Unit of Analysis → Heuristic Question → Practical Phenomenon → Research Insight

For example, the unit Mind (Life) asks “What should I work on?” This question directs attention to the process of anchoring a new creative center — moving from a vague theme or a set of disparate resources to a coherent, generative core. I have discussed this dynamic in Lake 42, where the “Theorizing Creative Life” project served as a GAP project. The practical phenomenon might be the experience of having multiple theoretical interests or creative fragments without a unifying structure.
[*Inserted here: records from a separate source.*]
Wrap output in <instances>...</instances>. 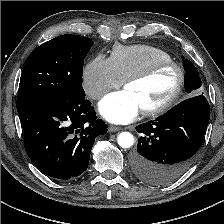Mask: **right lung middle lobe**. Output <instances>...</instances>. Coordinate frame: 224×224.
Instances as JSON below:
<instances>
[{
    "label": "right lung middle lobe",
    "mask_w": 224,
    "mask_h": 224,
    "mask_svg": "<svg viewBox=\"0 0 224 224\" xmlns=\"http://www.w3.org/2000/svg\"><path fill=\"white\" fill-rule=\"evenodd\" d=\"M92 45L90 38L66 34L37 47L21 74L17 111L47 97L68 101L84 99L83 65Z\"/></svg>",
    "instance_id": "dd1d6c3e"
}]
</instances>
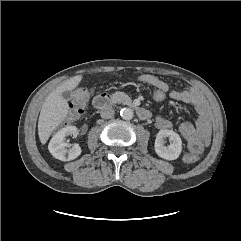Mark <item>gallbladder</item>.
Here are the masks:
<instances>
[{
    "label": "gallbladder",
    "instance_id": "bac80fb5",
    "mask_svg": "<svg viewBox=\"0 0 241 241\" xmlns=\"http://www.w3.org/2000/svg\"><path fill=\"white\" fill-rule=\"evenodd\" d=\"M62 97L66 100V101H69L72 99V93L69 92V91H64L62 93Z\"/></svg>",
    "mask_w": 241,
    "mask_h": 241
}]
</instances>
The research insight, in turn, might reveal the underlying structure of how a meta‑framework (like Self‑Life‑Mind) can serve as a container to curate diverse creative elements, transforming a focus into a stable center for future growth.
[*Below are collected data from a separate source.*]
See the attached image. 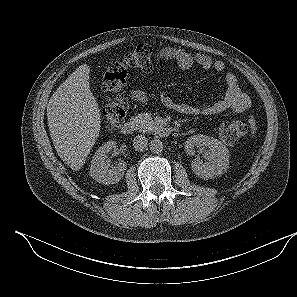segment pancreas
Wrapping results in <instances>:
<instances>
[{
    "mask_svg": "<svg viewBox=\"0 0 297 297\" xmlns=\"http://www.w3.org/2000/svg\"><path fill=\"white\" fill-rule=\"evenodd\" d=\"M132 120L137 124V128L141 132H151L157 127L156 122L148 114H138Z\"/></svg>",
    "mask_w": 297,
    "mask_h": 297,
    "instance_id": "cf45deb5",
    "label": "pancreas"
}]
</instances>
This path is where the Self-Life-Mind schema proves its utility. It is not abstract philosophy. It is a tool for seeing, asking, and acting.

Path Two: From Practice to Theory

The second path moves in the opposite direction — from practice back to theory. It begins with research insights drawn from concrete experience. Those insights are then articulated as creative themes — distinctive ideas that captures something real. The creative themes are then developed into knowledge models, structured frameworks that can be applied repeatedly. Finally, creative themes and knowledge models point toward theoretical concepts that can enter the larger disciplinary conversation.
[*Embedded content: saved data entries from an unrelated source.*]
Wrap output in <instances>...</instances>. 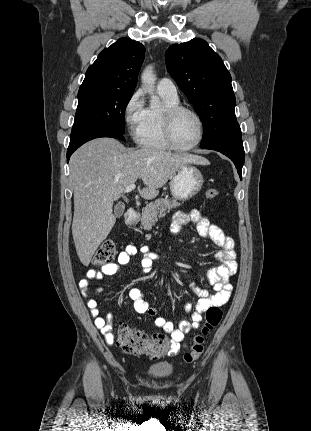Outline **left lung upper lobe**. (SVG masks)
Listing matches in <instances>:
<instances>
[{
  "label": "left lung upper lobe",
  "mask_w": 311,
  "mask_h": 431,
  "mask_svg": "<svg viewBox=\"0 0 311 431\" xmlns=\"http://www.w3.org/2000/svg\"><path fill=\"white\" fill-rule=\"evenodd\" d=\"M167 70L203 123L200 147L241 135L235 116L231 75L220 56L200 38L174 44L165 54Z\"/></svg>",
  "instance_id": "1"
}]
</instances>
This is the path of discovery: taking the messy reality of lived experience and distilling it into shareable, reusable theoretical resources.

Research Insights → Creative Themes → Knowledge Models → Theoretical Concepts

For example, the case study of the young female entrepreneur generated research insights about how, within the sources of her belief system, some components are native rather than internalized from external influences. Those insights were articulated as a creative theme around the tension or relationship between the native and the internalized. To analyze this process, I applied the Cultural Projection Model (2025) and the internalization-externalization principle from Activity Theory — knowledge models developed earlier. These models, in turn, point toward a potential theoretical concept that has not yet been fully established: perhaps native belief as a distinct category, though this remains uncertain at this stage.

This path is where the Self-Life-Mind schema proves its generative power. It is not a closed system. It is a living framework that grows from engagement with real lives. Methodologically, the Weave-the-Theory model provides a highly useful reference — see Weave the Theory (possible book, 2026).

A Living Center

These two paths are not separate. They form a cycle. Theory informs practice, and practice informs theory. The analytical units generate questions that lead to insights; those insights become models that refine the analytical units. The Self-Life-Mind schema sits at the center of this cycle — not as a static diagram but as a dynamic interface where understanding and intervention continuously meet and reshape each other.

This is the promise of Strategic Developmental Psychology: a psychology that engages, that asks, that builds, and that learns. The Self-Life-Mind schema, born as a philosophical vehicle in May 2024, has become the stable center of that promise.

The two new diagrams presented in this reflection mark a turning point. They do not replace the original schema but return to it, deepening and expanding it. The schema is no longer just a background structure. It is now a living center — visible, active, and generative. The four analytical units offer four entry points; the two paths offer two directions of movement. Together, they form a complete developmental space where adults can ask where they are, where they should be, how they see it, and what they should work on — and where researchers and practitioners can move freely between theory and practice, insight and model, phenomenon and concept.

The seed planted in 2023, articulated in May 2024, and reflected upon today has not reached a final destination. It has found its center. And from that center, new growth will continue to emerge.